Pleading Act 1711
- Parliament of Great Britain
- Long title: An Act [to give further time for inrolling such leases granted from the crown, as have not be inrolled within the respective times therein limited; and] for making the pleading of Deeds of Bargain and Sale enrolled and of Fee Farm Rents more easie.
- Citation: 10 Ann. c. 28; 10 Ann. c. 18;
- Territorial extent: Great Britain

Dates
- Royal assent: 22 May 1712
- Commencement: 7 December 1711
- Repealed: 1 January 1926

Other legislation
- Amended by: Statute Law Revision Act 1867; Statute Law Revision Act 1887;
- Repealed by: Law of Property (Amendment) Act 1924

Status: Repealed

Text of statute as originally enacted

= Pleading Act 1711 =

Act of the Parliament of Great Britain

The Pleading Act 1711 (10 Ann. c. 28) was an act of the Parliament of Great Britain.

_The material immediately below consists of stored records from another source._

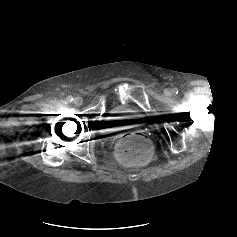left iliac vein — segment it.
<instances>
[{
    "mask_svg": "<svg viewBox=\"0 0 237 237\" xmlns=\"http://www.w3.org/2000/svg\"><path fill=\"white\" fill-rule=\"evenodd\" d=\"M164 93H165V95L168 96V97L171 96V94H172V92H171L170 89L165 90Z\"/></svg>",
    "mask_w": 237,
    "mask_h": 237,
    "instance_id": "4c4485c4",
    "label": "left iliac vein"
}]
</instances>
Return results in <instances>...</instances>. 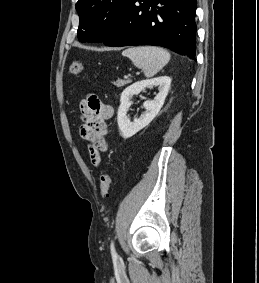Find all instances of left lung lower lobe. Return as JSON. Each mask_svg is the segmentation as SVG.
I'll return each instance as SVG.
<instances>
[{
  "label": "left lung lower lobe",
  "instance_id": "obj_1",
  "mask_svg": "<svg viewBox=\"0 0 259 283\" xmlns=\"http://www.w3.org/2000/svg\"><path fill=\"white\" fill-rule=\"evenodd\" d=\"M196 0H132L115 32L103 43L156 45L195 60Z\"/></svg>",
  "mask_w": 259,
  "mask_h": 283
}]
</instances>
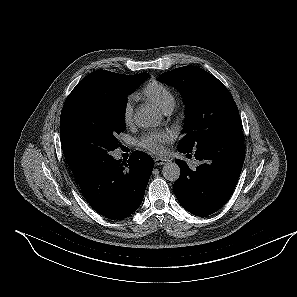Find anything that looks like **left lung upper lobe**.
Returning <instances> with one entry per match:
<instances>
[{
  "mask_svg": "<svg viewBox=\"0 0 297 297\" xmlns=\"http://www.w3.org/2000/svg\"><path fill=\"white\" fill-rule=\"evenodd\" d=\"M158 81L175 86L183 97L185 121L178 149L191 152L227 135L242 132L237 105L213 75L195 66L165 72Z\"/></svg>",
  "mask_w": 297,
  "mask_h": 297,
  "instance_id": "1",
  "label": "left lung upper lobe"
}]
</instances>
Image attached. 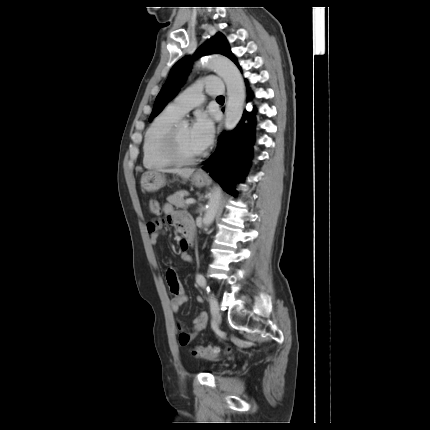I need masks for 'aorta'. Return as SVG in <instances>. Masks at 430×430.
Listing matches in <instances>:
<instances>
[{
    "mask_svg": "<svg viewBox=\"0 0 430 430\" xmlns=\"http://www.w3.org/2000/svg\"><path fill=\"white\" fill-rule=\"evenodd\" d=\"M202 68L210 69L222 77L227 87L228 100L225 108V128L234 129L239 123L245 101V84L239 69L229 59L216 54L209 55L202 63ZM186 123L185 121L183 122ZM222 192L220 188H214L209 196L203 223L209 226L221 205Z\"/></svg>",
    "mask_w": 430,
    "mask_h": 430,
    "instance_id": "obj_1",
    "label": "aorta"
}]
</instances>
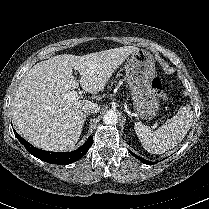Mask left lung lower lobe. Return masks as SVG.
<instances>
[{"mask_svg":"<svg viewBox=\"0 0 209 209\" xmlns=\"http://www.w3.org/2000/svg\"><path fill=\"white\" fill-rule=\"evenodd\" d=\"M134 157H136L137 159H139L142 163L144 164H148V165H153V164H156L157 162H151V161H148V160H145L139 156H137L136 154L130 152Z\"/></svg>","mask_w":209,"mask_h":209,"instance_id":"obj_1","label":"left lung lower lobe"}]
</instances>
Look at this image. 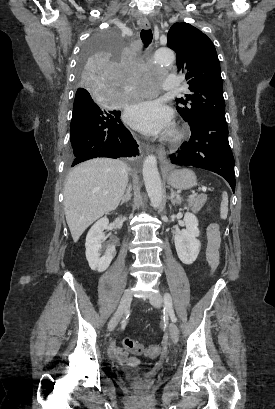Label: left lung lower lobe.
Listing matches in <instances>:
<instances>
[{
  "label": "left lung lower lobe",
  "mask_w": 275,
  "mask_h": 409,
  "mask_svg": "<svg viewBox=\"0 0 275 409\" xmlns=\"http://www.w3.org/2000/svg\"><path fill=\"white\" fill-rule=\"evenodd\" d=\"M189 125L190 140L170 155L171 163L213 171L224 177L234 192V157L228 142L226 120L207 117Z\"/></svg>",
  "instance_id": "0a47b994"
}]
</instances>
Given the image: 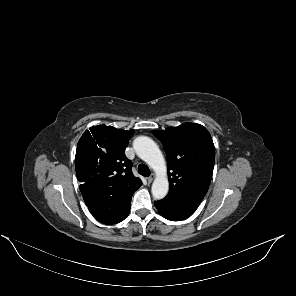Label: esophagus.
I'll list each match as a JSON object with an SVG mask.
<instances>
[{
  "mask_svg": "<svg viewBox=\"0 0 296 296\" xmlns=\"http://www.w3.org/2000/svg\"><path fill=\"white\" fill-rule=\"evenodd\" d=\"M155 178V175L154 174H151L148 178H147V182L148 184L152 183V181L154 180Z\"/></svg>",
  "mask_w": 296,
  "mask_h": 296,
  "instance_id": "obj_1",
  "label": "esophagus"
}]
</instances>
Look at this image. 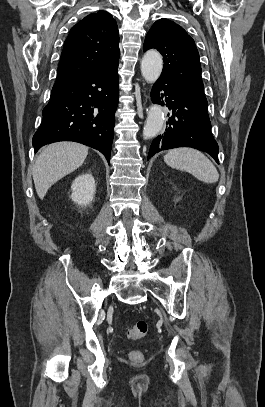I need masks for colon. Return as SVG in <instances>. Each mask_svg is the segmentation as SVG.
Here are the masks:
<instances>
[{
	"mask_svg": "<svg viewBox=\"0 0 265 407\" xmlns=\"http://www.w3.org/2000/svg\"><path fill=\"white\" fill-rule=\"evenodd\" d=\"M148 331V323L144 320L137 321L128 328L127 335L132 340H140L144 338ZM129 358L135 362L143 360V353L139 350H132L129 352Z\"/></svg>",
	"mask_w": 265,
	"mask_h": 407,
	"instance_id": "1",
	"label": "colon"
}]
</instances>
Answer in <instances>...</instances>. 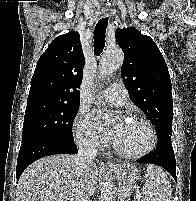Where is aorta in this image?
<instances>
[{
	"instance_id": "obj_1",
	"label": "aorta",
	"mask_w": 196,
	"mask_h": 201,
	"mask_svg": "<svg viewBox=\"0 0 196 201\" xmlns=\"http://www.w3.org/2000/svg\"><path fill=\"white\" fill-rule=\"evenodd\" d=\"M123 52L119 48L108 49L102 55L99 62V73L102 77L111 75L118 70L123 63ZM100 201H114L112 188L109 184H104L100 192Z\"/></svg>"
}]
</instances>
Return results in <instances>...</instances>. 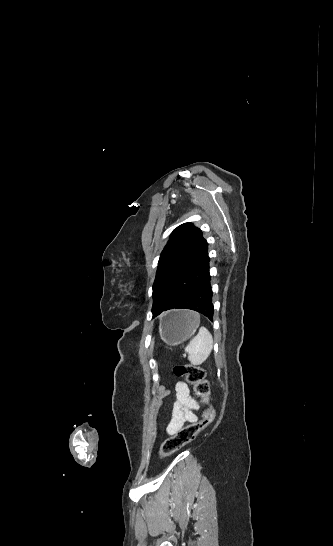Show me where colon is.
I'll return each instance as SVG.
<instances>
[{
	"instance_id": "5ec220e1",
	"label": "colon",
	"mask_w": 333,
	"mask_h": 546,
	"mask_svg": "<svg viewBox=\"0 0 333 546\" xmlns=\"http://www.w3.org/2000/svg\"><path fill=\"white\" fill-rule=\"evenodd\" d=\"M175 376L183 377L194 390V397L201 404L206 406L202 418L188 425L183 426L176 433L164 440L160 447V458L170 456L181 449L183 446L192 442L196 436L204 430L215 417L212 407L209 402V385L205 378V371L194 364L185 363L177 364L173 367Z\"/></svg>"
}]
</instances>
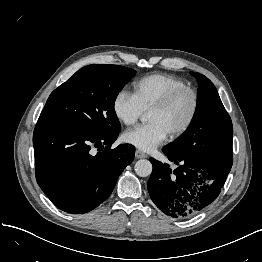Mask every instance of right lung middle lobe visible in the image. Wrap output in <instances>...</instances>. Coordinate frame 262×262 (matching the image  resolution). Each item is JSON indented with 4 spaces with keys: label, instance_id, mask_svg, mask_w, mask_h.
Here are the masks:
<instances>
[{
    "label": "right lung middle lobe",
    "instance_id": "dd1d6c3e",
    "mask_svg": "<svg viewBox=\"0 0 262 262\" xmlns=\"http://www.w3.org/2000/svg\"><path fill=\"white\" fill-rule=\"evenodd\" d=\"M134 76L133 69L118 65L83 67L51 93L39 118L62 120L101 134L119 131L114 103Z\"/></svg>",
    "mask_w": 262,
    "mask_h": 262
}]
</instances>
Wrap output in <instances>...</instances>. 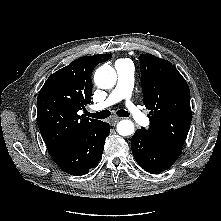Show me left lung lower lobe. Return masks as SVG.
<instances>
[{
    "mask_svg": "<svg viewBox=\"0 0 221 221\" xmlns=\"http://www.w3.org/2000/svg\"><path fill=\"white\" fill-rule=\"evenodd\" d=\"M132 153L137 163L150 173H160L170 168L181 150L166 147L141 128L131 140Z\"/></svg>",
    "mask_w": 221,
    "mask_h": 221,
    "instance_id": "0a47b994",
    "label": "left lung lower lobe"
}]
</instances>
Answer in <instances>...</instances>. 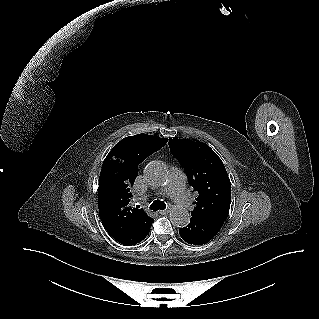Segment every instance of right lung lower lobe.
<instances>
[{"instance_id":"1","label":"right lung lower lobe","mask_w":319,"mask_h":319,"mask_svg":"<svg viewBox=\"0 0 319 319\" xmlns=\"http://www.w3.org/2000/svg\"><path fill=\"white\" fill-rule=\"evenodd\" d=\"M149 231H150V230H149ZM149 231H148V233H149ZM148 233H146L145 236H144L139 242H141V241L148 235ZM139 242H138V243H139Z\"/></svg>"}]
</instances>
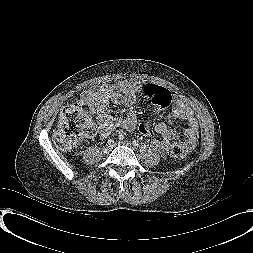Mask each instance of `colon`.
<instances>
[{
  "label": "colon",
  "instance_id": "1",
  "mask_svg": "<svg viewBox=\"0 0 253 253\" xmlns=\"http://www.w3.org/2000/svg\"><path fill=\"white\" fill-rule=\"evenodd\" d=\"M153 90V89H152ZM92 127L88 123L85 113L75 107H67L59 120L54 133L55 144L62 149H72L92 133ZM173 157L184 159L186 151L180 144H174L171 148Z\"/></svg>",
  "mask_w": 253,
  "mask_h": 253
}]
</instances>
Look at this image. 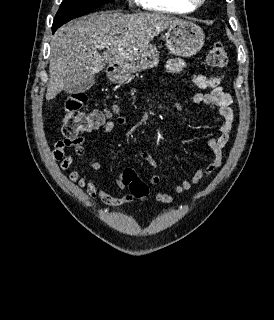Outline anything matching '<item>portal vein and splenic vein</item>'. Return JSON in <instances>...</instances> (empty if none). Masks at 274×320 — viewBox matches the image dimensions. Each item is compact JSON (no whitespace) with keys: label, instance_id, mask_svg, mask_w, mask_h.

The act is chapter 18 in Ruffhead's Edition and chapter XVIII in the common printed editions.

== Subsequent developments ==
Sections 1 and 2 of the act were repealed by section 1 of, and the schedule to, the Statute Law Revision Act 1867 (30 & 31 Vict. c. 59), which came into force on 15 July 1867.

The title from "to give" to "limited and" was repealed by section 1 of, and the schedule to, the Statute Law Revision Act 1887 (50 & 51 Vict. c. 59).

The whole act, being an enactment which, as respects England and Wales, was rendered obsolete by the Law of Property Act 1922 (12 & 13 Geo. 5. c. 16), was repealed for England and Wales on 1 January 1926.